Alla precedente udienza del 10 novembre l’ex prete, costituitosi parte civile, aveva parlato di 600 chiamate anonime (salvo una in cui l’imputato gli disse di sapere chi fossero i suoi genitori e dove abitasse), di pizze non ordinate e arrivate a casa una decina di volte, più i fiori. Era stato anche costretto a cambiare casa per far perdere le proprie tracce. In aula al Tribunale di Bergamo, nonostante l’invito del giudice a valutare la remissione delle querele, l’ex prete non sembrava intenzionato a farlo.

Ad eccezione della telefonata, non c’era nessuna prova (ma il forte sospetto sì) che l’autore di tali atti fosse proprio il quarantenne, denunciato quattro volte dal 7 dicembre 2023 al 5 marzo 2024, dopo tre anni di stalking. Dalla perizia psichiatrica effettuata dal professionista Filippo Tancredi, è inoltre emerso che l’imputato avrebbe un vizio parziale di mente, ma senza pericolosità sociale.

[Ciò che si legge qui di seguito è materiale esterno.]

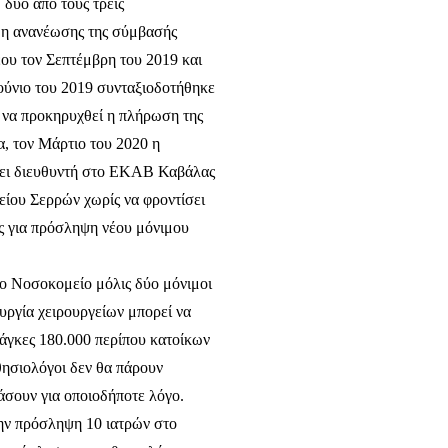
 δύο από τους τρεις
μη ανανέωσης της σύμβασής
έου τον Σεπτέμβρη του 2019 και
ούνιο του 2019 συνταξιοδοτήθηκε
ς να προκηρυχθεί η πλήρωση της
, τον Μάρτιο του 2020 η
σει διευθυντή στο ΕΚΑΒ Καβάλας
ίου Σερρών χωρίς να φροντίσει
ς για πρόσληψη νέου μόνιμου
το Νοσοκομείο μόλις δύο μόνιμοι
ουργία χειρουργείων μπορεί να
νάγκες 180.000 περίπου κατοίκων
θησιολόγοι δεν θα πάρουν
άσουν για οποιοδήποτε λόγο.
την πρόσληψη 10 ιατρών στο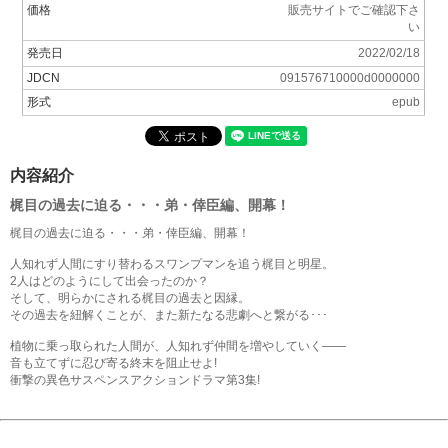
価格
販売サイトでご確認下さ
い
発売日
2022/02/18
JDCN
091576710000d0000000
形式
epub
内容紹介
梶目の過去に迫る・・・弟・倖臣編、開幕！
梶目の過去に迫る・・・弟・倖臣編、開幕！
人知れず人間にすり替わるスワンプマンを追う梶目と明星。
2人はどのようにして出会ったのか？
そして、明らかにされる梶目の過去と因縁。
その過去を紐解くことが、また新たなる悲劇へと繋がる･･･
植物に乗っ取られた人間が、人知れず仲間を増やしていく――
音も立てずに忍び寄る終末を阻止せよ!
衝撃の異色サスペンスアクションドラマ第3集!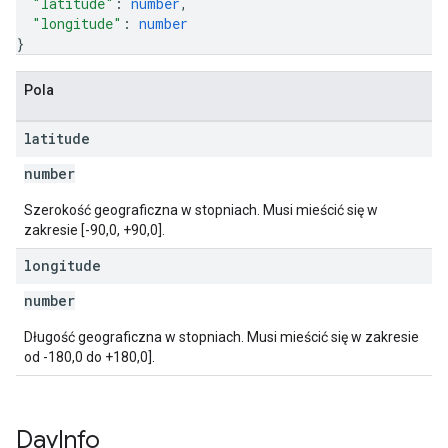
"latitude"
: 
number
,
"longitude"
: 
number
}
Pola
latitude
number
Szerokość geograficzna w stopniach. Musi mieścić się w
zakresie [-90,0, +90,0].
longitude
number
Długość geograficzna w stopniach. Musi mieścić się w zakresie
od -180,0 do +180,0].
Day
Info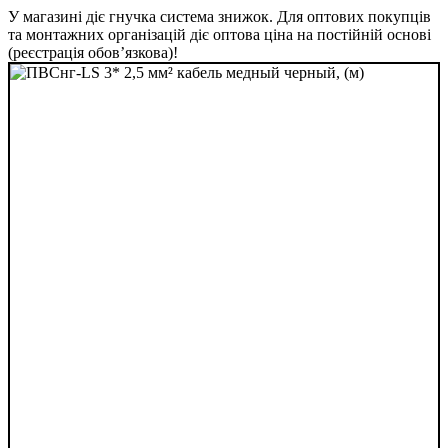
У магазині діє гнучка система знижок. Для оптових покупців
та монтажних організацій діє оптова ціна на постійній основі
(реєстрація обов’язкова)!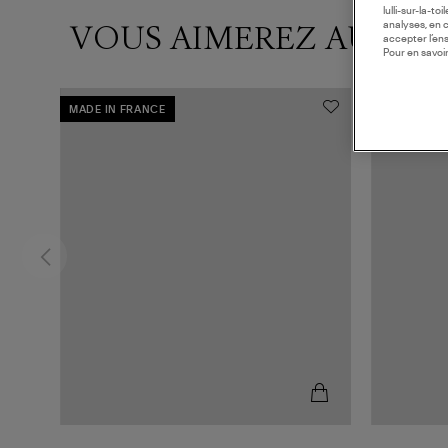
lulli-sur-la-t
VOUS AIMEREZ AUSSI
analyses, en 
accepter l’en
Pour en savoir
MADE IN FRANCE
MADE IN F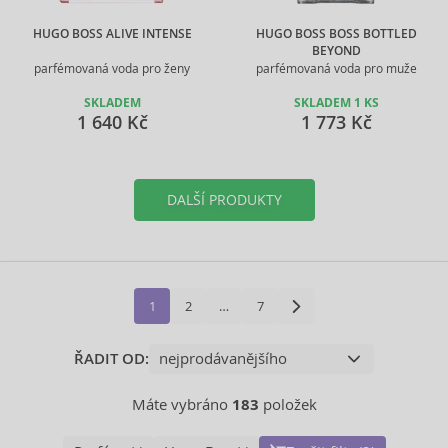
HUGO BOSS ALIVE INTENSE
HUGO BOSS BOSS BOTTLED
BEYOND
parfémovaná voda pro ženy
parfémovaná voda pro muže
SKLADEM
SKLADEM 1 KS
1 640 Kč
1 773 Kč
DALŠÍ PRODUKTY
1
2
…
7
ŘADIT OD:
Máte vybráno
183
položek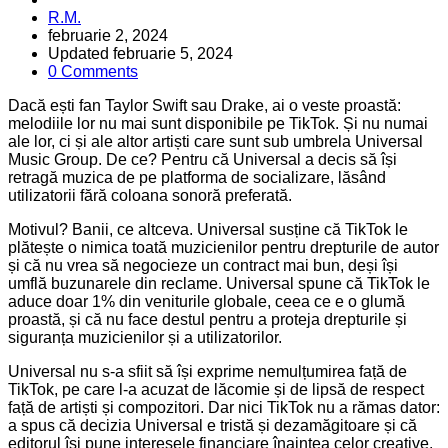
Posted
R.M.
by
februarie 2, 2024
Updated
februarie 5, 2024
0 Comments
Dacă ești fan Taylor Swift sau Drake, ai o veste proastă:
melodiile lor nu mai sunt disponibile pe TikTok. Și nu numai
ale lor, ci și ale altor artiști care sunt sub umbrela Universal
Music Group. De ce? Pentru că Universal a decis să își
retragă muzica de pe platforma de socializare, lăsând
utilizatorii fără coloana sonoră preferată.
Motivul? Banii, ce altceva. Universal susține că TikTok le
plătește o nimica toată muzicienilor pentru drepturile de autor
și că nu vrea să negocieze un contract mai bun, deși își
umflă buzunarele din reclame. Universal spune că TikTok le
aduce doar 1% din veniturile globale, ceea ce e o glumă
proastă, și că nu face destul pentru a proteja drepturile și
siguranța muzicienilor și a utilizatorilor.
Universal nu s-a sfiit să își exprime nemulțumirea față de
TikTok, pe care l-a acuzat de lăcomie și de lipsă de respect
față de artiști și compozitori. Dar nici TikTok nu a rămas dator:
a spus că decizia Universal e tristă și dezamăgitoare și că
editorul își pune interesele financiare înaintea celor creative.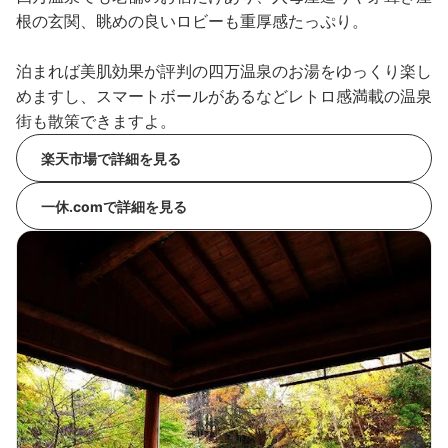
根の玄関、眺めの良いロビーも重厚感たっぷり。
泊まれば美肌効果が評判の四万温泉のお湯をゆっくり楽し
めますし、スマートボールがあるなどレトロ感満載の温泉
街も散策できますよ。
楽天市場で詳細を見る
一休.comで詳細を見る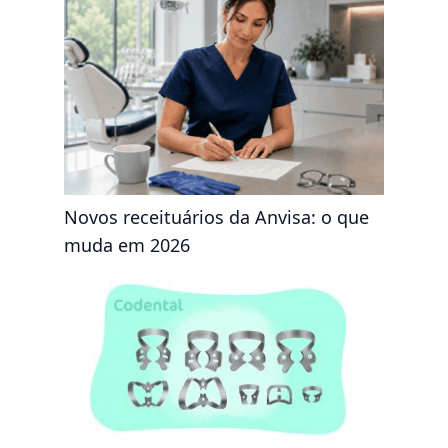
Novos receituários da Anvisa: o que
muda em 2026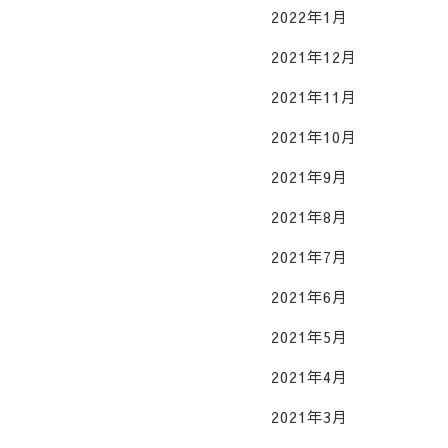
2022年1月
2021年12月
2021年11月
2021年10月
2021年9月
2021年8月
2021年7月
2021年6月
2021年5月
2021年4月
2021年3月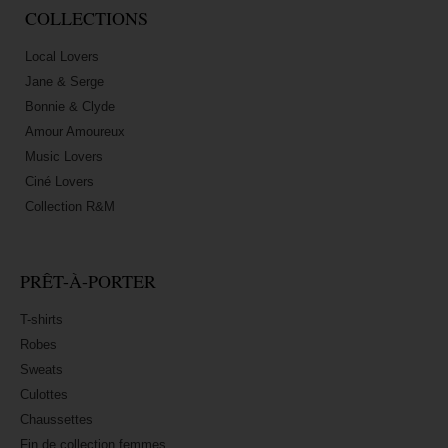
COLLECTIONS
Local Lovers
Jane & Serge
Bonnie & Clyde
Amour Amoureux
Music Lovers
Ciné Lovers
Collection R&M
PRÊT-À-PORTER
T-shirts
Robes
Sweats
Culottes
Chaussettes
Fin de collection femmes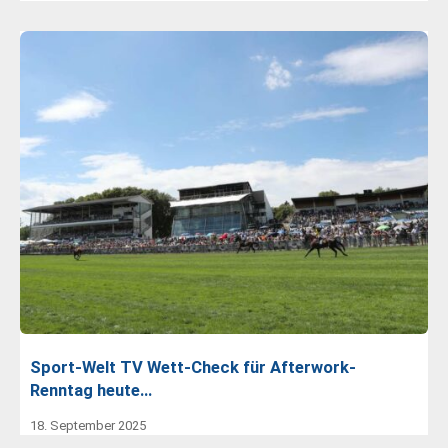
Sport-Welt TV Wett-Check für Afterwork-
Renntag heute…
18. September 2025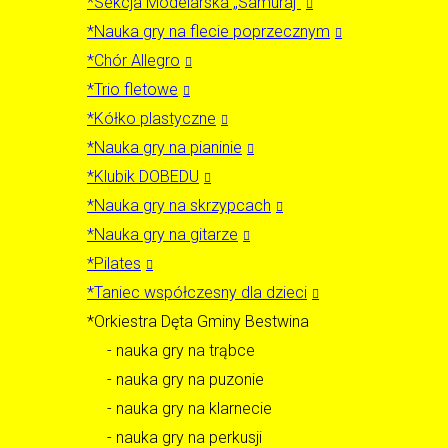
*Sekcja Modelarska „Samuraj”
*Nauka gry na flecie poprzecznym
*Chór Allegro
*Trio fletowe
*Kółko plastyczne
*Nauka gry na pianinie
*Klubik DOBEDU
*Nauka gry na skrzypcach
*Nauka gry na gitarze
*Pilates
*Taniec współczesny dla dzieci
*Orkiestra Dęta Gminy Bestwina
- nauka gry na trąbce
- nauka gry na puzonie
- nauka gry na klarnecie
- nauka gry na perkusji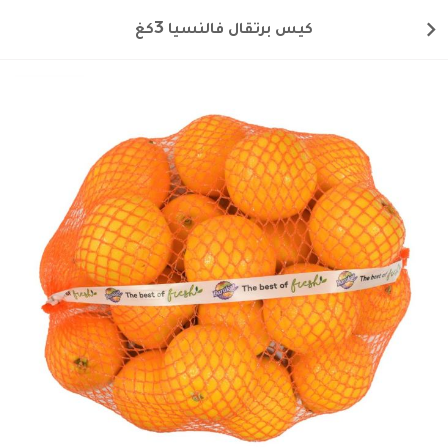
كيس برتقال فالنسيا 3كغ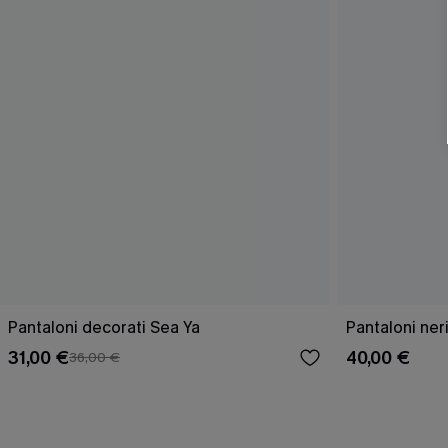
Pantaloni decorati Sea Ya
Pantaloni neri
31,00 €
40,00 €
36,00 €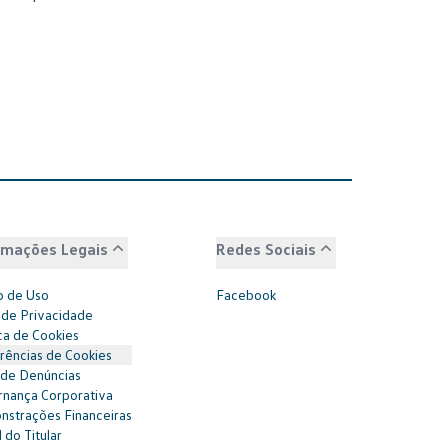
rmações Legais
Redes Sociais
 de Uso
Facebook
 de Privacidade
ica de Cookies
rências de Cookies
 de Denúncias
nança Corporativa
strações Financeiras
 do Titular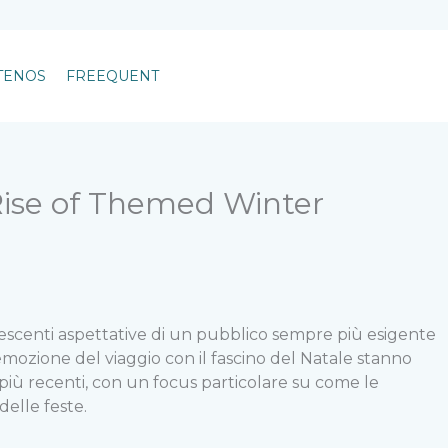
+507 6550-8099
TENOS
FREEQUENT
Rise of Themed Winter
rescenti aspettative di un pubblico sempre più esigente
emozione del viaggio con il fascino del Natale stanno
iù recenti, con un focus particolare su come le
delle feste.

In  cura al Centro psico sociale, due volte per reati simili, era già stato dichiarato incapace di intendere e volere: era stato quindi sottoposto a libertà vigilata, poi conclusa. Nell’ultima udienza, tuttavia, il 38enne ha deciso di rimettere le querele per stalking, dopo che il quarantenne si è scusato con l’impegno di non ricadere nell’errore. Nessun risarcimento.

Alla presenza degli avvocati, Barbara Bruni per l’imputato e Luigi Villa per l’ex prete, il giudice Donatella Nava ha dunque predisposto il «non doversi procedere».